**Problem #7:** 0.158 g of a barium halide is completely precipitated with H_{2}SO_{4} and 0.124 g of BaSO_{4} is collected. What is the formula of the barium halide?

**Solution #1**

(1) (137.3 / 233.4) x 0.124 = 0.0728 g of Ba in sample (137.3 is the atomic weight of Ba; 233.4 is the molecular weight of BaSO_{4})

(2) (0.0728 g / 0.158 g) x 100 = 46.1% barium

(3) the halides are F, Cl, Br, I. a brute force solution of each formula in turn yields BaBr_{2} as the only one with 46% barium.

**Solution #2**

(1) The reaction equation is:

BaX_{2} + H_{2}SO_{4} ---> BaSO_{4} + 2HX

(2) 0.124 g ÷ 233.4 g/mol = 0.0005314 mole of BaSO_{4}

(3) This required 0.0005314 mole of BaX_{2} since there is a one-to-one ratio between BaX_{2} and BaSO_{4}

(4) Therefore 0.158 g ÷ (137.3 + 2x) g/mol = 0.0005314 mol

(5) x = 80 therefore BaBr_{2}

**Problem #8:** A sample of cocaine, C_{17}H_{21}O_{4}N, is diluted with sugar, C_{12}H_{22}O_{11}. When a 1.00 mg sample of this mixture is burned, 2.00 mg CO_{2} is formed. What is the percent cocaine in the mixture?

**Solution #1**

(1) The solution requires two simultaneous equations in two unknowns. Let x be the amount of cocaine and y be the amount of sugar, both amounts in the sample of 1.00 mg.

First equation

x mg + y mg = 1.00 mg sample

Second equation

0.673x + 0.421y = 0.5458

0.673x equals the milligrams of CARBON in cocaine, 0.421y equals the milligrams of CARBON in sugar and 0.5458 equals the milligrams in 2.00 mg of CO_{2}. (0.673 is the decimal percentage carbon in cocaine and 0.421 is the decimal percentage carbon in sugar.) That 2.00 mg of CO_{2} is produced from the 1.00 mg sample is given in the problem.

(2) Proceed to solve by setting x = 1 minus y (rearrange the first equation.
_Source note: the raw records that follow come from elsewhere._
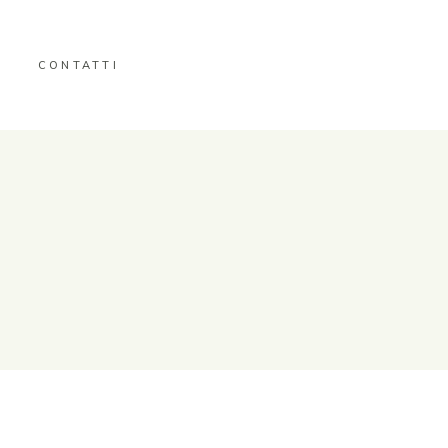
CONTATTI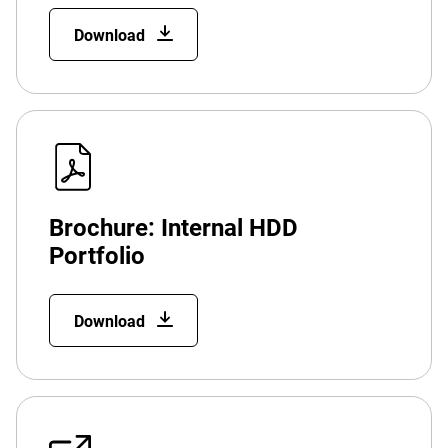
Download
Brochure: Internal HDD
Portfolio
Download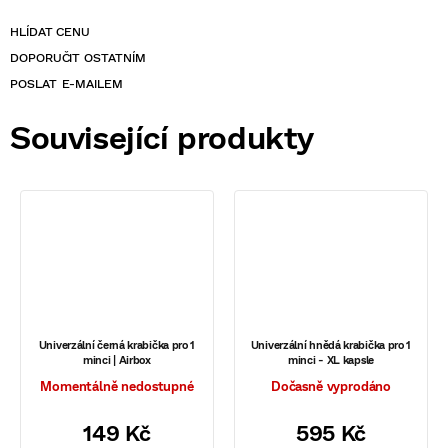
POSLAT
Související produkty
Univerzální černá krabička pro 1
Univerzální hnědá krabička pro 1
minci | Airbox
minci - XL kapsle
Momentálně nedostupné
Dočasně vyprodáno
149 Kč
595 Kč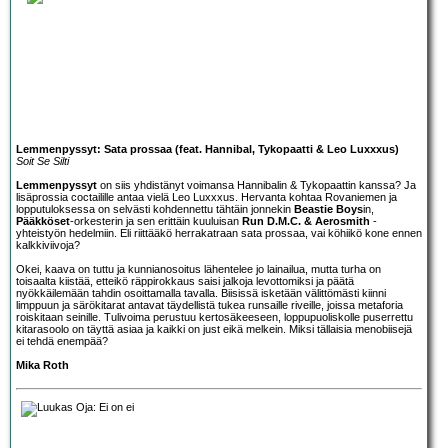
Lemmenpyssyt: Sata prossaa (feat. Hannibal, Tykopaatti & Leo Luxxxus)
Soit Se Silti
Lemmenpyssyt
on siis yhdistänyt voimansa Hannibalin & Tykopaattin kanssa? Ja
lisäprossia coctailille antaa vielä Leo Luxxxus. Hervanta kohtaa Rovaniemen ja
lopputuloksessa on selvästi kohdennettu tähtäin jonnekin
Beastie Boys
in,
Pääkköset
-orkesterin ja sen erittäin kuuluisan
Run D.M.C. & Aerosmith
-
yhteistyön hedelmiin. Eli riittääkö herrakatraan sata prossaa, vai köhiikö kone ennen
kalkkiviivoja?
Okei, kaava on tuttu ja kunnianosoitus lähentelee jo lainailua, mutta turha on
toisaalta kiistää, etteikö räppirokkaus saisi jalkoja levottomiksi ja päätä
nyökkäilemään tahdin osoittamalla tavalla. Biisissä isketään välittömästi kiinni
limppuun ja särökitarat antavat täydellistä tukea runsaille riveille, joissa metaforia
roiskitaan seinille. Tulivoima perustuu kertosäkeeseen, loppupuoliskolle puserrettu
kitarasoolo on täyttä asiaa ja kaikki on just eikä melkein. Miksi tällaisia menobiisejä
ei tehdä enempää?
Mika Roth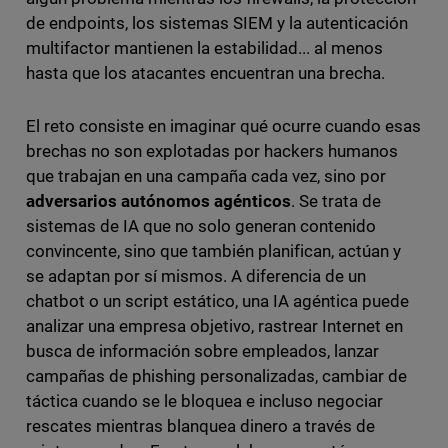
de endpoints, los sistemas SIEM y la autenticación
multifactor mantienen la estabilidad... al menos
hasta que los atacantes encuentran una brecha.
El reto consiste en imaginar qué ocurre cuando esas
brechas no son explotadas por hackers humanos
que trabajan en una campaña cada vez, sino por
adversarios autónomos agénticos
. Se trata de
sistemas de IA que no solo generan contenido
convincente, sino que también planifican, actúan y
se adaptan por sí mismos. A diferencia de un
chatbot o un script estático, una IA agéntica puede
analizar una empresa objetivo, rastrear Internet en
busca de información sobre empleados, lanzar
campañas de phishing personalizadas, cambiar de
táctica cuando se le bloquea e incluso negociar
rescates mientras blanquea dinero a través de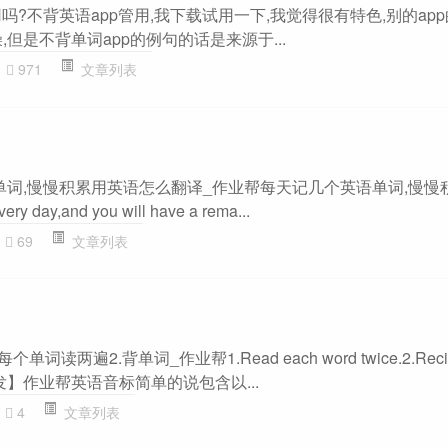
用吗?不背英语app管用,我下载试用一下,我觉得很有特色,别的ap
,但是不背单词app的例句的话是来源于...
971
文章列表
单词,慢慢积累用英语怎么翻译_作业帮每天记几个英语单词,慢慢积累
very day,and you will have a rema...
69
文章列表
词读两遍2.背单词_作业帮1.Read each word twice.2.Recite 
】作业帮英语音标简单的说包含以...
4
文章列表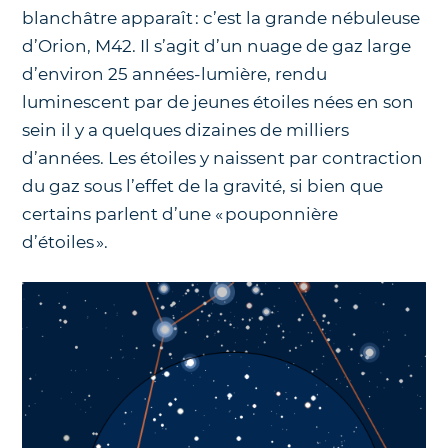
blanchâtre apparaît : c’est la grande nébuleuse
d’Orion, M42. Il s’agit d’un nuage de gaz large
d’environ 25 années-lumière, rendu
luminescent par de jeunes étoiles nées en son
sein il y a quelques dizaines de milliers
d’années. Les étoiles y naissent par contraction
du gaz sous l’effet de la gravité, si bien que
certains parlent d’une « pouponnière
d’étoiles ».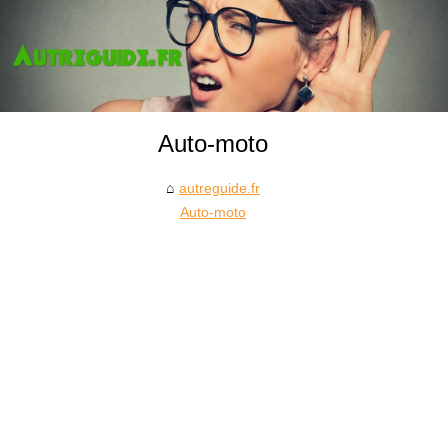
Auto-moto
autreguide.fr
Auto-moto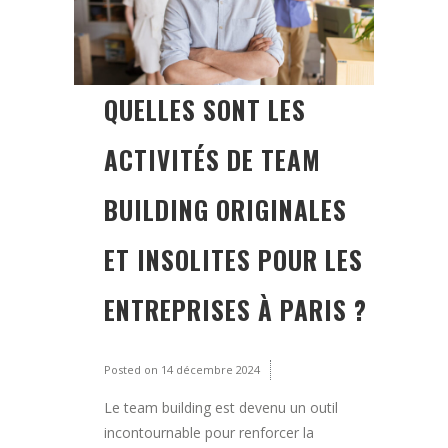
QUELLES SONT LES
ACTIVITÉS DE TEAM
BUILDING ORIGINALES
ET INSOLITES POUR LES
ENTREPRISES À PARIS ?
Posted on
14 décembre 2024
Le team building est devenu un outil
incontournable pour renforcer la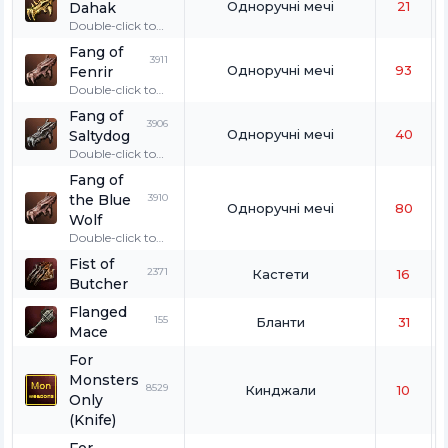
Одноручні мечі
21
Dahak
wolves, and
fenrir.
Double-click to
wear. Exclusively
Fang of
used by a
3911
Одноручні мечі
93
Fenrir
Hatchling.
Double-click to
wear. Only for
Fang of
wolves, great
3906
Одноручні мечі
40
Saltydog
wolves, and
fenrir.
Double-click to
wear. Only for
Fang of
wolves, great
the Blue
3910
wolves, and
Одноручні мечі
80
fenrir.
Wolf
Double-click to
wear. Only for
Fist of
wolves, great
2371
Кастети
16
Butcher
wolves, and
fenrir.
Flanged
155
Бланти
31
Mace
For
Monsters
8529
Кинджали
10
Only
(Knife)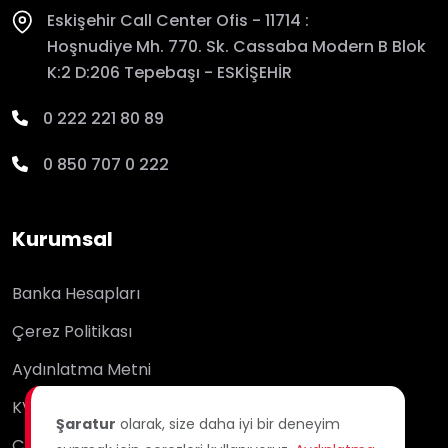
Eskişehir Call Center Ofis - 11714 :
Hoşnudiye Mh. 770. Sk. Cassaba Modern B Blok
K:2 D:206 Tepebaşı - ESKİŞEHİR
0 222 221 80 89
0 850 707 0 222
Kurumsal
Banka Hesapları
Çerez Politikası
Aydınlatma Metni
KVKK
Şaratur
olarak, size daha iyi bir deneyim
Çağrı Merkezi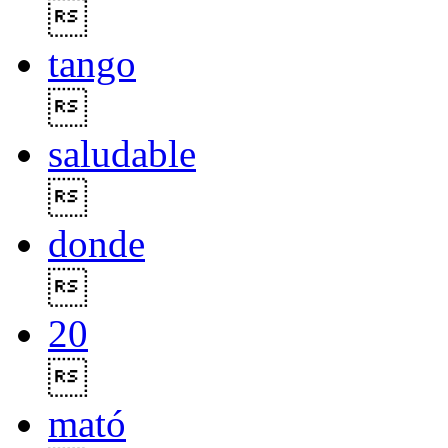

tango

saludable

donde

20

mató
The use it to eliminate the x in the second equation:

0.673(1 - y) + 0.421y = 0.5458

(3) After some simple algebra, we get:

0.252y = 0.1272

Therefore y = 50.5% (the mass percent of sugar in the sample) and cocaine is 49.5%

**Solution #2**

This is a wrong solution. See if you can spot the error.

(1) 2.00 mg x (12.011 / 44.0098) = 0.546 mg of carbon in the CO_{2}.

(2) 0.546 mg x (17/29) = 0.320 mg carbon from the cocaine in the sample.

(3a) Cocaine is 67% carbon, so 0.67x = 0.320; x = 47.8% (This is cocaine's mass percent of the sample.)

Did you see the mistake? No? Before discussing the mistake, lets do the same calculation in #3a, but for the sugar.

(3b) Sugar is 42% carbon, so 0.42x = 0.226. The 0.226 came from 0.546 minus 0.320. x = 53.8%

The problem is that 43.8 + 53.8 does not equal 100, it equals 101.8. If this was the right calculation technique, step 3b would yield an answer that added up to 100%. It did not.

The problem is in the ratio of 17/29. It implies a one-to-one molar ratio of cocaine and sugar molecules and, while that might be the case, it is probably not the case. The 17/29 ratio says that there are two molecules and one contributes 17 carbons and the other 12. That is only true in a one-to-one ratio.

In order to determine the true molar ratio of cocaine to sugar, you must FIRST know the mass distribution. Only then can you calculate the moles of cocaine and sugar and then look at the ratio of moles between cocaine and sugar. On a molar basis, the cocaine to sugar ratio is 1.05 to 0.95, which is a 52.5% to 47.5% ratio. The ChemTeam will allow you to check the answers yourself.